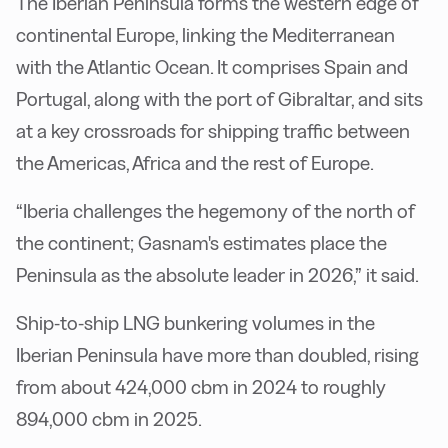
The Iberian Peninsula forms the western edge of
continental Europe, linking the Mediterranean
with the Atlantic Ocean. It comprises Spain and
Portugal, along with the port of Gibraltar, and sits
at a key crossroads for shipping traffic between
the Americas, Africa and the rest of Europe.
“Iberia challenges the hegemony of the north of
the continent; Gasnam's estimates place the
Peninsula as the absolute leader in 2026,” it said.
Ship-to-ship LNG bunkering volumes in the
Iberian Peninsula have more than doubled, rising
from about 424,000 cbm in 2024 to roughly
894,000 cbm in 2025.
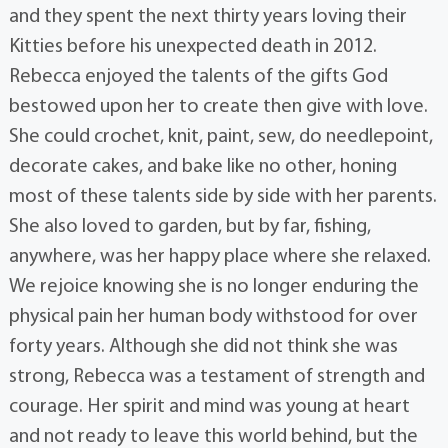
and they spent the next thirty years loving their
Kitties before his unexpected death in 2012.
Rebecca enjoyed the talents of the gifts God
bestowed upon her to create then give with love.
She could crochet, knit, paint, sew, do needlepoint,
decorate cakes, and bake like no other, honing
most of these talents side by side with her parents.
She also loved to garden, but by far, fishing,
anywhere, was her happy place where she relaxed.
We rejoice knowing she is no longer enduring the
physical pain her human body withstood for over
forty years. Although she did not think she was
strong, Rebecca was a testament of strength and
courage. Her spirit and mind was young at heart
and not ready to leave this world behind, but the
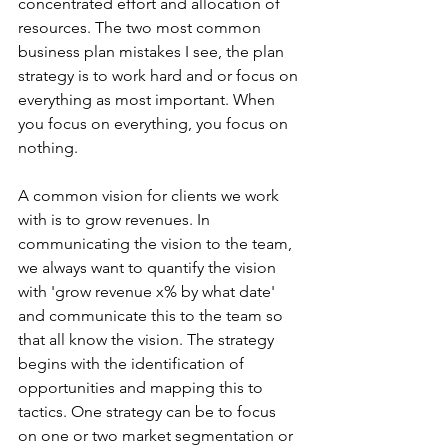
concentrated effort and allocation of 
resources. The two most common 
business plan mistakes I see, the plan 
strategy is to work hard and or focus on 
everything as most important. When 
you focus on everything, you focus on 
nothing.
A common vision for clients we work 
with is to grow revenues. In 
communicating the vision to the team, 
we always want to quantify the vision 
with 'grow revenue x% by what date' 
and communicate this to the team so 
that all know the vision. The strategy 
begins with the identification of 
opportunities and mapping this to 
tactics. One strategy can be to focus 
on one or two market segmentation or 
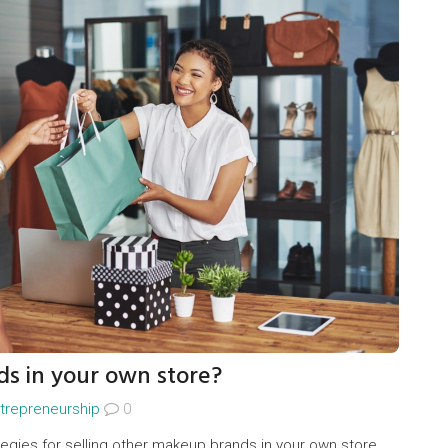
ds in your own store?
trepreneurship
0
tegies for selling other makeup brands in your own store.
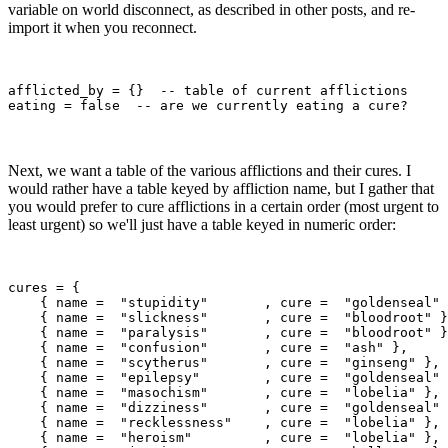
variable on world disconnect, as described in other posts, and re-
import it when you reconnect.
afflicted_by = {}  -- table of current afflictions

Next, we want a table of the various afflictions and their cures. I
would rather have a table keyed by affliction name, but I gather that
you would prefer to cure afflictions in a certain order (most urgent to
least urgent) so we'll just have a table keyed in numeric order:
cures = {

    { name =  "stupidity"       , cure =  "goldenseal" 
    { name =  "slickness"       , cure =  "bloodroot" }
    { name =  "paralysis"       , cure =  "bloodroot" }
    { name =  "confusion"       , cure =  "ash" },

    { name =  "scytherus"       , cure =  "ginseng" },

    { name =  "epilepsy"        , cure =  "goldenseal" 
    { name =  "masochism"       , cure =  "lobelia" },

    { name =  "dizziness"       , cure =  "goldenseal" 
    { name =  "recklessness"    , cure =  "lobelia" },

    { name =  "heroism"         , cure =  "lobelia" },
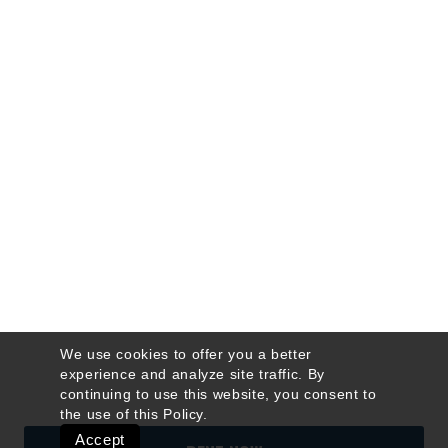
We use cookies to offer you a better
experience and analyze site traffic. By
continuing to use this website, you consent to
the use of this
Policy
.
Accept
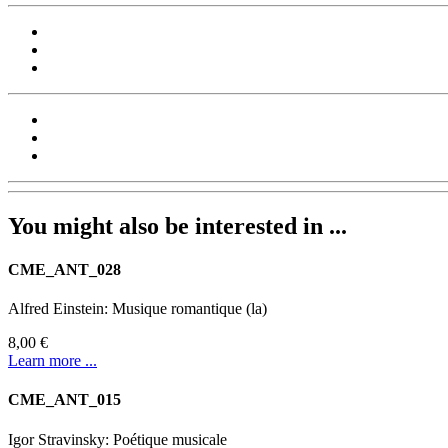
You might also be interested in ...
CME_ANT_028
Alfred Einstein: Musique romantique (la)
8,00 €
Learn more ...
CME_ANT_015
Igor Stravinsky: Poétique musicale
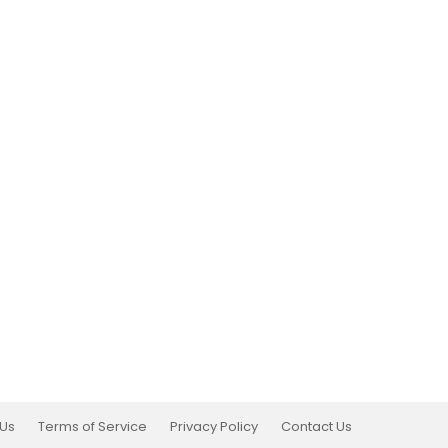
 Us
Terms of Service
Privacy Policy
Contact Us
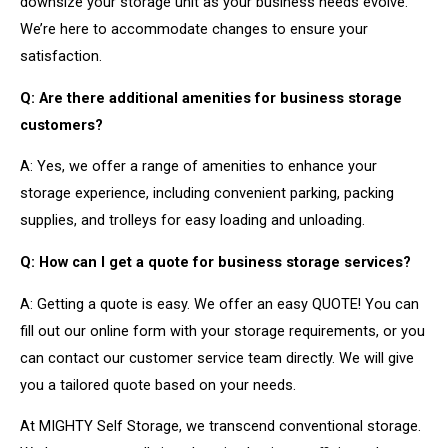
downsize your storage unit as your business needs evolve.
We’re here to accommodate changes to ensure your
satisfaction.
Q: Are there additional amenities for business storage
customers?
A: Yes, we offer a range of amenities to enhance your
storage experience, including convenient parking, packing
supplies, and trolleys for easy loading and unloading.
Q: How can I get a quote for business storage services?
A: Getting a quote is easy. We offer an easy QUOTE! You can
fill out our online form with your storage requirements, or you
can contact our customer service team directly. We will give
you a tailored quote based on your needs.
At MIGHTY Self Storage, we transcend conventional storage.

- - -

# Task to complete
Nothing but the lines from the start of the records above through the line with "bestowed upon her" should be retyped, each exactly as written; leave out all pictures.

# Response area
The Iberian Peninsula forms the western edge of
continental Europe, linking the Mediterranean
with the Atlantic Ocean. It comprises Spain and
Portugal, along with the port of Gibraltar, and sits
at a key crossroads for shipping traffic between
the Americas, Africa and the rest of Europe.
“Iberia challenges the hegemony of the north of
the continent; Gasnam's estimates place the
Peninsula as the absolute leader in 2026,” it said.
Ship-to-ship LNG bunkering volumes in the
Iberian Peninsula have more than doubled, rising
from about 424,000 cbm in 2024 to roughly
894,000 cbm in 2025.
and they spent the next thirty years loving their
Kitties before his unexpected death in 2012.
Rebecca enjoyed the talents of the gifts God
bestowed upon her to create then give with love.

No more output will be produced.